2012-07-21 Thread Gene Heskett
On Saturday 21 July 2012 10:51:04 andy pugh did opine:

 On 21 July 2012 05:21, Gene Heskett ghesk...@wdtv.com wrote:
  It looks like I am stuck with the 3.5mm allen socket to drive this.
 
 I can't help feeling that a Torx head would be easier to make,as it is
 just about mill-able.

With sub .03125 mills. Some slop in the grooves is probably un-avoidable 
with any mill that can reach 4mm depth in a straight plunge cut.  Probably 
made dangerous for that small a mill as the post sled way on my mill has 
developed a stiction problem and descends in .002 increments of late when 
moving at creep speeds.  No amount of gib adjusting seems to effect it, but 
drowning in it vactra fixes it for 5 minutes maybe.  There are a lot of 
hours on this mill, one gear has wobbled out the keyway in its hub already, 
and its getting very noisy again.  The bearings seem to be holding up, 
better than I expected since you have to beat on the end of the draw bolt 
to change tooling with a couple lbs of steel, but those plastic gears have 
got to go.  I'm going deaf listening to them.

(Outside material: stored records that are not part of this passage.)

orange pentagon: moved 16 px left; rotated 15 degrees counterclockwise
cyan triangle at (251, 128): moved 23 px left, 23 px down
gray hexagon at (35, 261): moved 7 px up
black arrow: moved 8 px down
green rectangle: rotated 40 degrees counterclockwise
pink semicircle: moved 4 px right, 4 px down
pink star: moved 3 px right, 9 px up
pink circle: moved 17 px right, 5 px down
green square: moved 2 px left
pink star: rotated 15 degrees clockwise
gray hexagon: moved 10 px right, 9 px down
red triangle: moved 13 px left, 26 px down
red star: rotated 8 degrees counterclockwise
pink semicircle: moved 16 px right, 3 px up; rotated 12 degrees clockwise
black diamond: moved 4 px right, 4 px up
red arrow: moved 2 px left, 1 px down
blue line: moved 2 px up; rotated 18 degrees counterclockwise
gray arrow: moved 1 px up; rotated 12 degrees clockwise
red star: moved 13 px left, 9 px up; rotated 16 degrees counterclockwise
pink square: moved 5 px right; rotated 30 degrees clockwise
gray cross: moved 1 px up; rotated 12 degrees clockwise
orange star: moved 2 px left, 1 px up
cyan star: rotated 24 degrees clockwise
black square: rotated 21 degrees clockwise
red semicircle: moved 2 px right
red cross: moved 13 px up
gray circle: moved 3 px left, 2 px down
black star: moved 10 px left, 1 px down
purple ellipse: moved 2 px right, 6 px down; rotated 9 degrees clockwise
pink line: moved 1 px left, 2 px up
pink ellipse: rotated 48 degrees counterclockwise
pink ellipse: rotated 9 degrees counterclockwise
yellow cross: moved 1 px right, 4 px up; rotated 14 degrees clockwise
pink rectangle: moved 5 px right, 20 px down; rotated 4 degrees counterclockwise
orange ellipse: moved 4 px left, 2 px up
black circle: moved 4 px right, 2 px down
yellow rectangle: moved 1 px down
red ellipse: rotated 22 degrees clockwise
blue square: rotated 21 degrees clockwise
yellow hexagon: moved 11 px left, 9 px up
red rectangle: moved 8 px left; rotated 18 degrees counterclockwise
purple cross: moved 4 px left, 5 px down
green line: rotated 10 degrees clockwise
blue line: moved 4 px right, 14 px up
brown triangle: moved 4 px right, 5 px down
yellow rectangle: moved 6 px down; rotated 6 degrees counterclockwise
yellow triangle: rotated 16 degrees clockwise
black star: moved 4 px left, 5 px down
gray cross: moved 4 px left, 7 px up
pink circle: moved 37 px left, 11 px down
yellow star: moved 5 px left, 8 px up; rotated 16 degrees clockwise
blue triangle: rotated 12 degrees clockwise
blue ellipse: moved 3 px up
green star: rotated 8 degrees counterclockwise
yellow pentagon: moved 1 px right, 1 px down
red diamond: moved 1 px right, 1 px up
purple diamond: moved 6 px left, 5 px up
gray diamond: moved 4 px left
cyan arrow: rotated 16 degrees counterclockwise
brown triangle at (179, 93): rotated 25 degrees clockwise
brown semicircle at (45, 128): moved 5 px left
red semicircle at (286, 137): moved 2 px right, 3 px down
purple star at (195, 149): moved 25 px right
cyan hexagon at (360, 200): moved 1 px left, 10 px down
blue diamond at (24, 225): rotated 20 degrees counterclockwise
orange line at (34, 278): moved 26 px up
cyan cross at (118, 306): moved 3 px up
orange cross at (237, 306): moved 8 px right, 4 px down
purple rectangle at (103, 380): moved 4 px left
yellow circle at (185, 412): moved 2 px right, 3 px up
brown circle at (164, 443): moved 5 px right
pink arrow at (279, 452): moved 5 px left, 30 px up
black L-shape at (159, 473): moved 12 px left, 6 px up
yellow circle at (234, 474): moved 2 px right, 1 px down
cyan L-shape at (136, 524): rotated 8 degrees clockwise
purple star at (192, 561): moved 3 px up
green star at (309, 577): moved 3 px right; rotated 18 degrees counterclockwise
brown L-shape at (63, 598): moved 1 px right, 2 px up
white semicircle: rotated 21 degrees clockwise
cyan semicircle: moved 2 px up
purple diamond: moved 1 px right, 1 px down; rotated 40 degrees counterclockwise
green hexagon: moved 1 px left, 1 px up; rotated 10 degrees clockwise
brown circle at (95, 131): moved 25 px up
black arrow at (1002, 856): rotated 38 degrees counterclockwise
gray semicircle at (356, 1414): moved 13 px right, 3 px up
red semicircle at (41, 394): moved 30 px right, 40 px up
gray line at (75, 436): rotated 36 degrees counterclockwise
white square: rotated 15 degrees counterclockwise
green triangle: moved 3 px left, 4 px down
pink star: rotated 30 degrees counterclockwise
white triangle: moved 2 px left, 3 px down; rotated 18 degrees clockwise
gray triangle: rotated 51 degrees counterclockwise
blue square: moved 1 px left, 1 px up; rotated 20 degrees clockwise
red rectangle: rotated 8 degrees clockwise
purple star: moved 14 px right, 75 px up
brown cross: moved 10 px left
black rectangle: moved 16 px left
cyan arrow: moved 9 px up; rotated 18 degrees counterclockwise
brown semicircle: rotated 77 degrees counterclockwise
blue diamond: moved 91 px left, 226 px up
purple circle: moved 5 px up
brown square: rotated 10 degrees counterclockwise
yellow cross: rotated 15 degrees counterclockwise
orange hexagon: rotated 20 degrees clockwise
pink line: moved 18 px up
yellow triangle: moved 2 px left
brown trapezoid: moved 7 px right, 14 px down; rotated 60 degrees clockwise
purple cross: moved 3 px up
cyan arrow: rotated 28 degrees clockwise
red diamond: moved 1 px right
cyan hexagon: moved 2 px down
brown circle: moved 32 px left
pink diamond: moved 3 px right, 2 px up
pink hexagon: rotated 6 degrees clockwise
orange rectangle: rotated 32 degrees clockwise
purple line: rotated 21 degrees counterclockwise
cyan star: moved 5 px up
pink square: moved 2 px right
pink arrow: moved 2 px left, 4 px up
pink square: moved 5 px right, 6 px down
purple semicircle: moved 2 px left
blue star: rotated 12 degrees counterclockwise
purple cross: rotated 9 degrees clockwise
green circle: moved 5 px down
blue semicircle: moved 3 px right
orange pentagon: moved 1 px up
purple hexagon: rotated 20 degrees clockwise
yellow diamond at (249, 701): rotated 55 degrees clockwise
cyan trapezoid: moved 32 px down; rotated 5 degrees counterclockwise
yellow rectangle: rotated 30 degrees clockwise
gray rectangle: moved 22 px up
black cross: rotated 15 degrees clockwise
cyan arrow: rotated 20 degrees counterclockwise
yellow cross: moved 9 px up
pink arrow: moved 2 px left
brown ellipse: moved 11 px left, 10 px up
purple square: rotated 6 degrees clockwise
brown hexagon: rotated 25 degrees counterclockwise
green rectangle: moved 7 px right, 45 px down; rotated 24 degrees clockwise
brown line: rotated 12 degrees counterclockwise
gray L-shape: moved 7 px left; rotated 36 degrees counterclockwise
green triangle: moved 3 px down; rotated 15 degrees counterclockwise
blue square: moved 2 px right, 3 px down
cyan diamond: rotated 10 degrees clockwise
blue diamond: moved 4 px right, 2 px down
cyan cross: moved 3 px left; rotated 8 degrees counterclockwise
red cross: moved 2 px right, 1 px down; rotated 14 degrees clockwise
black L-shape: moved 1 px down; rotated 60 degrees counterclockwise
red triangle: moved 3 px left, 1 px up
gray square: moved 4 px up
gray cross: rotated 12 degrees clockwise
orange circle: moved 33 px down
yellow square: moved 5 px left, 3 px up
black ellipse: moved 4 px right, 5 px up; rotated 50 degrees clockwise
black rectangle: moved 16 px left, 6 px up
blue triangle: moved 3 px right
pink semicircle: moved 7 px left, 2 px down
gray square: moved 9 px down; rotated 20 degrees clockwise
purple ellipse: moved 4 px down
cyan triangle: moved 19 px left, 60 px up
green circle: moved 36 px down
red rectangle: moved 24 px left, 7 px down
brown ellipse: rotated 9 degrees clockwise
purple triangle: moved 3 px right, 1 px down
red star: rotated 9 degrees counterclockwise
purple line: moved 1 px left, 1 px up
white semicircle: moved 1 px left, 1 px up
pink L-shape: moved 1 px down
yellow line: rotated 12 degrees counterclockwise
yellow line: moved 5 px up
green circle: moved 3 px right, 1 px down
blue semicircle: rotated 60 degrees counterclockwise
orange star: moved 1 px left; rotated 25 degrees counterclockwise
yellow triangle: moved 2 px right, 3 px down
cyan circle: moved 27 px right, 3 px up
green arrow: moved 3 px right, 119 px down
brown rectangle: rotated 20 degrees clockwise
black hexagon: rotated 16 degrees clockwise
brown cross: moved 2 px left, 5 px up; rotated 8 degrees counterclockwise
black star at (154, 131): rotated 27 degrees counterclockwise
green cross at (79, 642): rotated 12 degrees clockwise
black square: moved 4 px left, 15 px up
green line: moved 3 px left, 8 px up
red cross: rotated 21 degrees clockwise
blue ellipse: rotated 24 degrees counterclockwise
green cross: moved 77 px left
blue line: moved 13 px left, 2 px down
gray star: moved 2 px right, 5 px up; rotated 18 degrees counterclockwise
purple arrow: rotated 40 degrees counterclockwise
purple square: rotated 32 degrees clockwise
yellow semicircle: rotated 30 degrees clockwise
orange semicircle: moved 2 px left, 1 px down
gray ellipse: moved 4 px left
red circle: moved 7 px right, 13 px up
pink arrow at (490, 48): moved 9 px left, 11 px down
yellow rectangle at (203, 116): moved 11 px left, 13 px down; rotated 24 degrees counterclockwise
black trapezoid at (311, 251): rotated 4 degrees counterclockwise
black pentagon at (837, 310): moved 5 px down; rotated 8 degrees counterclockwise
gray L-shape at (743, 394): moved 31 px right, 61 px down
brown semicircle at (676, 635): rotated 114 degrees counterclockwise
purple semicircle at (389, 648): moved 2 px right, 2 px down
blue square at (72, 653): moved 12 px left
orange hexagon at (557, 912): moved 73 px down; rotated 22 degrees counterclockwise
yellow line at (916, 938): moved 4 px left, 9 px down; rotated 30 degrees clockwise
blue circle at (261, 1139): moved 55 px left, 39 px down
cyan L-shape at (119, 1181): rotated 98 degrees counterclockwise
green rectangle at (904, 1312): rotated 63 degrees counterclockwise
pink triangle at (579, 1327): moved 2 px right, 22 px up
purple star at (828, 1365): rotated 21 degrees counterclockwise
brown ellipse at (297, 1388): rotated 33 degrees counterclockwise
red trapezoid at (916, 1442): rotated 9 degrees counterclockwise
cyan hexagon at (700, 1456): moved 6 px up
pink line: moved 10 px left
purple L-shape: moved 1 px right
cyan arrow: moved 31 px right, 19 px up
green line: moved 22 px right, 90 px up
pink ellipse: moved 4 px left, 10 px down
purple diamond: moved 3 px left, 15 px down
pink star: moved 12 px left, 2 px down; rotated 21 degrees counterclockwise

Thinking on milling it, I think it would be better to drill the hole 
pattern, and use that same teeny drill to put a pilot hole in the center, 
then drill out the center with very sharp bits.  I'll play with some 
plastic today just for SG's.

 It might take some experimenting and tweaking (maybe in a block of
 plastic) to get the shape right, though.

Humm, some of that micarta I made the pcb palate from might do.  HDPE has 
buckets of spring back as I found when I went to make some faces for the 
fence on my router table.  This micarta throws up a ridge around a tapped 
hole, but at least it stays thrown up, the screw does fit the hole.  So I 
drill  tap, then mill the pocket, which mills away the ridge where it 
counts.
 
That was also my original thought Andy, until I went looking for specs on 
the torx form that I could write gcode from.  Either my google fu is bad, 
or its proprietary  unpublished.  Its not mentioned at all in my 
Machinery's Handbook either, issue #27.  Unk if its included in newer 
versions.

If you have a URL to a spec for the torx stuff, I'd sure appreciate it.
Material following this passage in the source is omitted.